In Siberia, the region of Russia known as Yakutsk had temperatures drop to minus 50 degrees Celsius this week. Siberia is considered to be the coldest place on earth. The temperature frequently drops considerably below minus 40 in the mining city, which is approximately 5,000 kilometres east of Moscow. The city, however, broke all previous records this week as the temperature dropped to -50 degrees.
“You can’t fight it. You can suffer if you don’t adjust and dress appropriately ” a local named Anastasia Gruzdeva.
“In the city, you don’t really feel the cold. Perhaps your brain simply tells you everything is normal as a way to prepare you for it “She continued.
There are no special techniques for surviving the cold, according to Nurgusun Starostina, another local. “Just dress warmly. Layer by layer, like a cabbage!” she said.
Many locals were concerned that the city’s energy infrastructure would possibly be impacted by the bitterly cold winters.
Residents are worried that the city’s energy infrastructure may be impacted because there are no signs that this lengthy winter will end soon.

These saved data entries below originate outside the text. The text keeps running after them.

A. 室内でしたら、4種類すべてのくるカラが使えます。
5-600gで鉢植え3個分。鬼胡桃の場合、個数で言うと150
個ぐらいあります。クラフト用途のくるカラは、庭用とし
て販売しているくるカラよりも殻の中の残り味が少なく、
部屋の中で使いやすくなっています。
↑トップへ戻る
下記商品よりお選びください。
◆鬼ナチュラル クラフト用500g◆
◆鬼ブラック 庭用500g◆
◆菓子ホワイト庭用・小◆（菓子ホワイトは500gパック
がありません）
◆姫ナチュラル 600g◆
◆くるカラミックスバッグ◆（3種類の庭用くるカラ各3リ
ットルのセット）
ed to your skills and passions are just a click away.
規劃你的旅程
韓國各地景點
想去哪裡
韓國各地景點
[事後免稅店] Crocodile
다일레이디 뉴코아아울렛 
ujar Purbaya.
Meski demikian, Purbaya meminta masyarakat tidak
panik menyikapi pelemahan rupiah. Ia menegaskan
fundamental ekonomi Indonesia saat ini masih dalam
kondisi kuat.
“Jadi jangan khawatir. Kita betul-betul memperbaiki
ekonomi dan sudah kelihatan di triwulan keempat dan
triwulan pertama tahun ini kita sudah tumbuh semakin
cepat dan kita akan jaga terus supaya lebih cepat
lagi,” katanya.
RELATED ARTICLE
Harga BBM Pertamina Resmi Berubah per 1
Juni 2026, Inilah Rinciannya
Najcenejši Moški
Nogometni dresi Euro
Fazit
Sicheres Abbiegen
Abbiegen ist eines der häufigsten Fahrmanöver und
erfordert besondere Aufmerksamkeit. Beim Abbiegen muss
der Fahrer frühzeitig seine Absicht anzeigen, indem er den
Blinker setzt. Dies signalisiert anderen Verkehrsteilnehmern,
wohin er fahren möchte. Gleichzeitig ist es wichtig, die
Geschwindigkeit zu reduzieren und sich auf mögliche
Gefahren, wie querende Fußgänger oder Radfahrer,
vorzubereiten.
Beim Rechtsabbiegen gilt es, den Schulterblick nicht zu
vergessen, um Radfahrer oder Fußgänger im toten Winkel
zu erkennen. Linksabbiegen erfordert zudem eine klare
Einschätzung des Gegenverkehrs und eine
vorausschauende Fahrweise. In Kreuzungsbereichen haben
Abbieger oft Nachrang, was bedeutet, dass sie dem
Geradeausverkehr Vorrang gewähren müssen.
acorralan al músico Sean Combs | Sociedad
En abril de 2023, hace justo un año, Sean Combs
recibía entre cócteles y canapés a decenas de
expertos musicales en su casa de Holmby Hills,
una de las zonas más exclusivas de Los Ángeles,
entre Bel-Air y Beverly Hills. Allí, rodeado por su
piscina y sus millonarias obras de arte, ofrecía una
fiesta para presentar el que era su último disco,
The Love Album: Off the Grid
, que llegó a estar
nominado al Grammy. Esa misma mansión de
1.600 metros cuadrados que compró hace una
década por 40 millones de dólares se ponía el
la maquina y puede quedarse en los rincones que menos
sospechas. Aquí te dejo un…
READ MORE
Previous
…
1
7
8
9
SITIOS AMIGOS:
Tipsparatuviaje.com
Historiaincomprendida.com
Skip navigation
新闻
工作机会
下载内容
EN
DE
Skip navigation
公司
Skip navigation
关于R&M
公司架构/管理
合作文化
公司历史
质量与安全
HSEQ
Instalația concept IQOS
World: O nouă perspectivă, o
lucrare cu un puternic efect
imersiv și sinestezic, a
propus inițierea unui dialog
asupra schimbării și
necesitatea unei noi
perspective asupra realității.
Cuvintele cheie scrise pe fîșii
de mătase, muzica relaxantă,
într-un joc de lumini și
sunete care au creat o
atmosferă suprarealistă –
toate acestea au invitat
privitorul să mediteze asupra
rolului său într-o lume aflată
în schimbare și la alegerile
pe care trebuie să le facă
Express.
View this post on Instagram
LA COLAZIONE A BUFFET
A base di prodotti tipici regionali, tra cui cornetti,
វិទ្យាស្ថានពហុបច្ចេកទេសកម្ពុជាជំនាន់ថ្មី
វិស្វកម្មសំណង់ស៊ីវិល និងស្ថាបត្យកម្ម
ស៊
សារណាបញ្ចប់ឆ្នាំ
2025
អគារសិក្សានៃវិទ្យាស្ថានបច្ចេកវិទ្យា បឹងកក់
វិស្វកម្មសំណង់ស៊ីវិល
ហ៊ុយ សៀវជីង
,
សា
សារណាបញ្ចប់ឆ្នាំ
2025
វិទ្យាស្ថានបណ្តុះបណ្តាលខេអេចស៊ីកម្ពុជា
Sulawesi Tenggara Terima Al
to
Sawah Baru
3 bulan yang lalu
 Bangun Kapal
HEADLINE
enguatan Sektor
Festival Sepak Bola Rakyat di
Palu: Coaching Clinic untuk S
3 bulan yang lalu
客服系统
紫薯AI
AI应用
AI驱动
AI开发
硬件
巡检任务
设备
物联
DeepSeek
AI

Pipes are failing, heating systems are breaking, and everything is hard frozen. A resident told that the local government “was not at all prepared for this situation.”
Another alleged that “sewer pipes froze” and “batteries burst in the apartments of numerous occupants.” A “man-made disaster,” according to former deputy mayor of Yakutsk Vladimir Fedorov, is what the temperature has become.